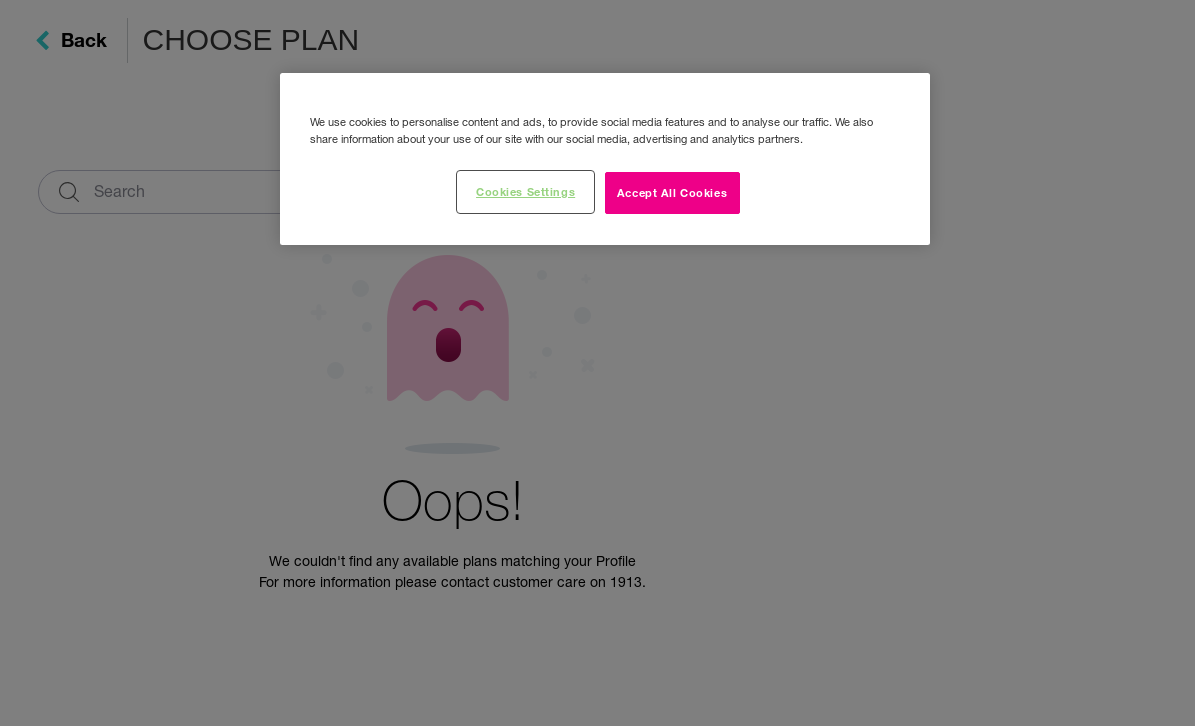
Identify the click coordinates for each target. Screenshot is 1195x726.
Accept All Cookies (672, 192)
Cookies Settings (525, 191)
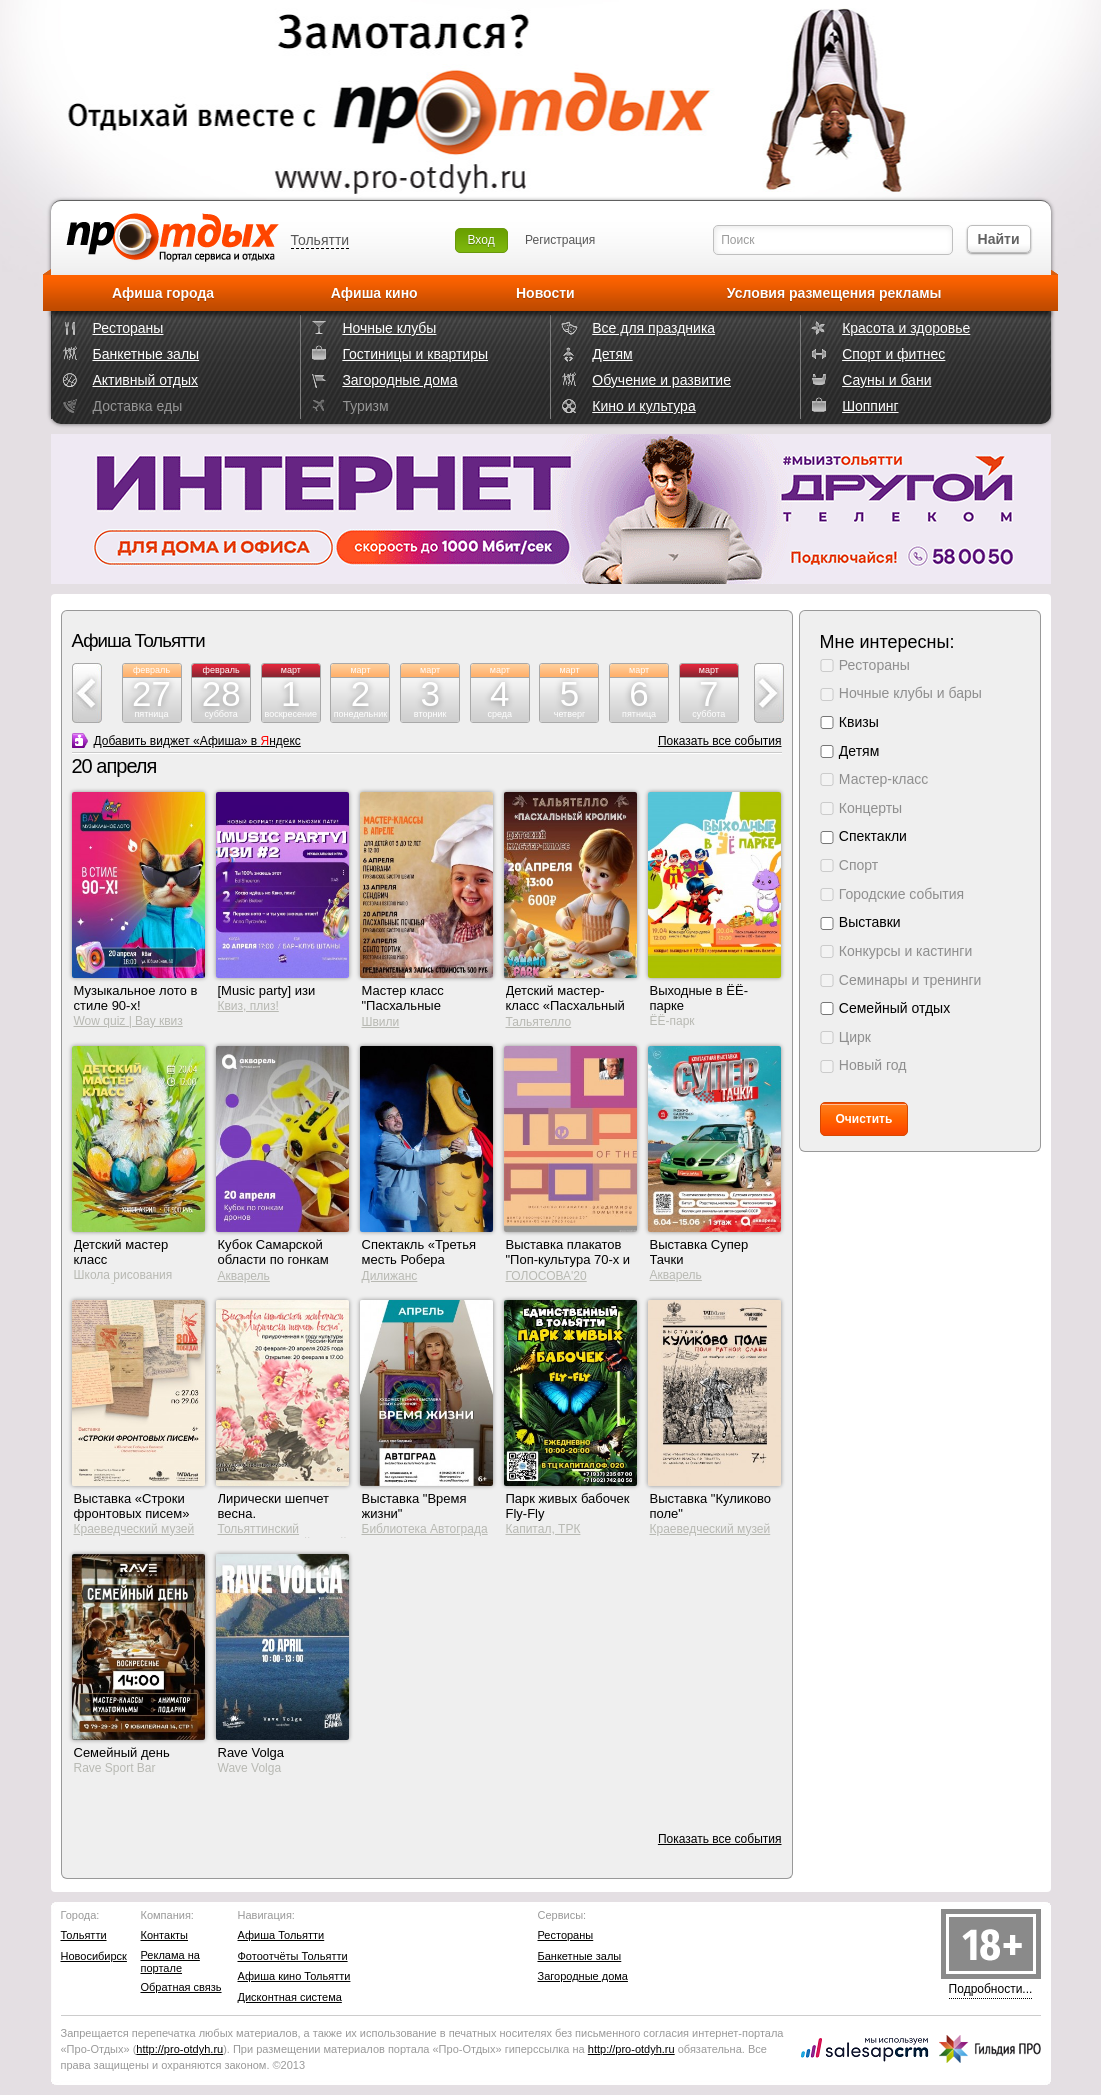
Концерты (870, 808)
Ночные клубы (389, 328)
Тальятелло (539, 1022)
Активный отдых (145, 380)
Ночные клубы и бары (910, 693)
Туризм (365, 406)
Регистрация (560, 240)
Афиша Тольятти (281, 1935)
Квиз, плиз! (248, 1006)
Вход (481, 240)
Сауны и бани (886, 380)
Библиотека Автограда (425, 1529)
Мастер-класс (883, 779)
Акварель (244, 1276)
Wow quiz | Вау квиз (128, 1021)
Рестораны (128, 328)
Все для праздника (653, 328)
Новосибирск (94, 1956)
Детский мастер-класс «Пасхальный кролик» (565, 1005)
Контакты (165, 1935)
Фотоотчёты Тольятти (293, 1956)
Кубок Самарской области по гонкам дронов (273, 1259)
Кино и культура (643, 406)
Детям (612, 354)
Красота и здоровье (906, 328)
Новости (545, 293)
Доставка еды (138, 406)
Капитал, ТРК (543, 1529)
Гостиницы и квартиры (415, 354)
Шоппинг (870, 406)
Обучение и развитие (661, 380)
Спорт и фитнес (893, 354)
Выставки (870, 922)
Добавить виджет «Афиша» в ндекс (197, 741)
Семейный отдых (894, 1008)
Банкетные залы (146, 354)
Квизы (859, 722)
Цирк (855, 1037)
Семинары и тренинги (910, 980)
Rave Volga (251, 1752)
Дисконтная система (290, 1997)
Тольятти (320, 240)
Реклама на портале (170, 1961)
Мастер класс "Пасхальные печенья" (403, 1005)
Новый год (873, 1065)
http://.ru (179, 2049)
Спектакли (873, 836)
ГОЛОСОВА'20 (546, 1276)
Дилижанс (390, 1276)
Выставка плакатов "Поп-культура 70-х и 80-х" (568, 1259)
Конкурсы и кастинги (905, 951)
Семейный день (122, 1752)
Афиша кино (374, 293)
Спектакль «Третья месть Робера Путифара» (419, 1259)
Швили (381, 1022)
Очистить (864, 1119)
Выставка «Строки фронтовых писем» (132, 1506)
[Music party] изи (267, 990)
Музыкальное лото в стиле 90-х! (136, 998)
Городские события (901, 894)
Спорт (858, 865)
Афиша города (163, 293)
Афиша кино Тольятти (294, 1976)
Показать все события (720, 741)
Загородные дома (399, 380)
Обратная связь (181, 1987)
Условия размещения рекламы (834, 293)
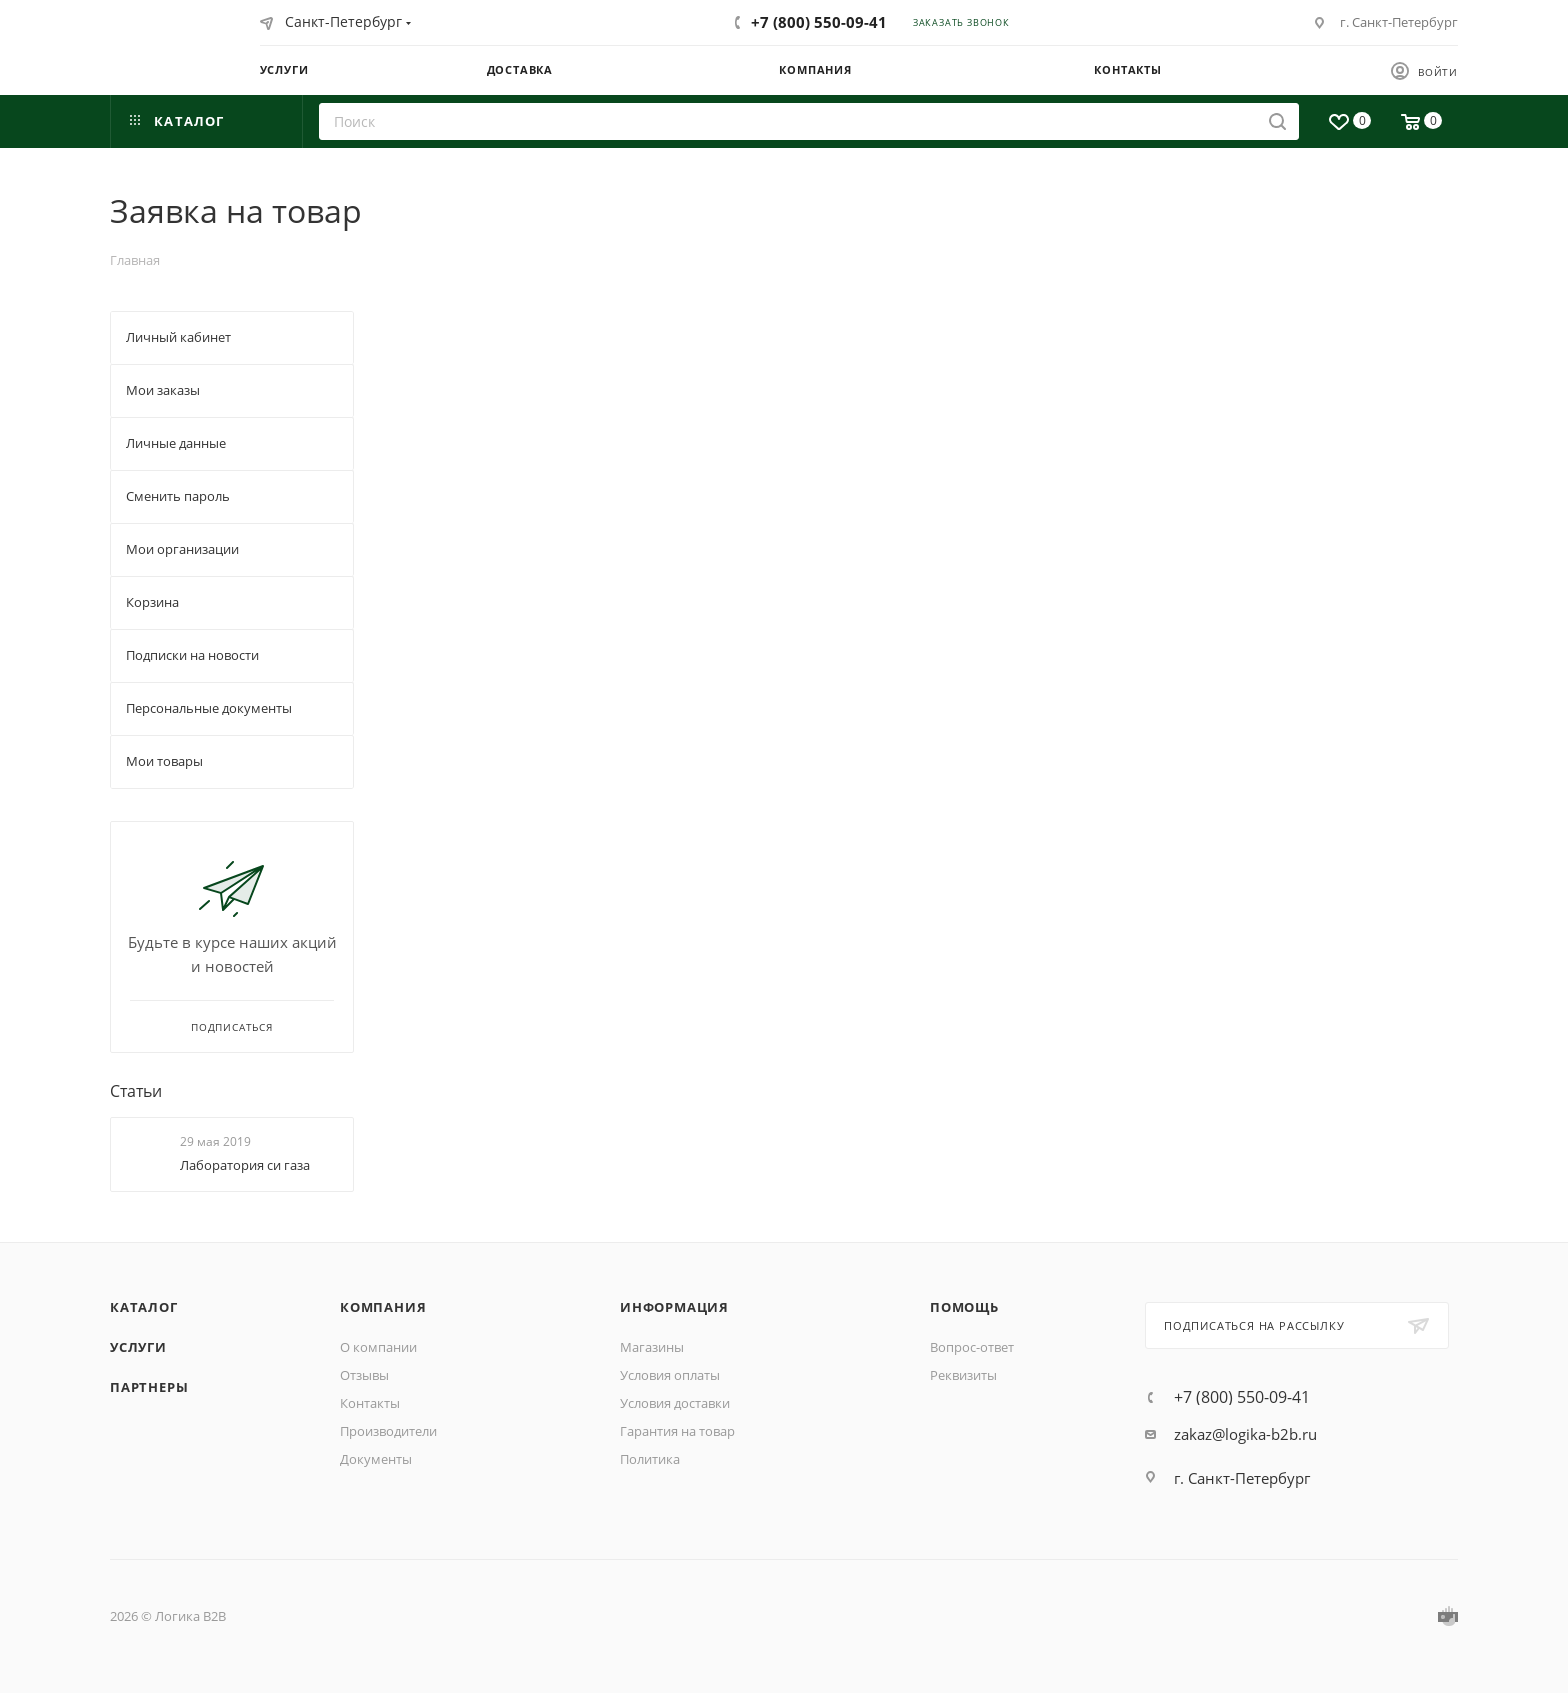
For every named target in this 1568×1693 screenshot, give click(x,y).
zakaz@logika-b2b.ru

--

**WHAT THE TASK ASKS**
Whenever a line in the data holds "click", copy that line.

**RESULT FOR THIS EXERCISE**
Identify the click coordinates for each target. Screenshot is 1195x726.
For every named target in this 1568×1693 screenshot, give click(x,y).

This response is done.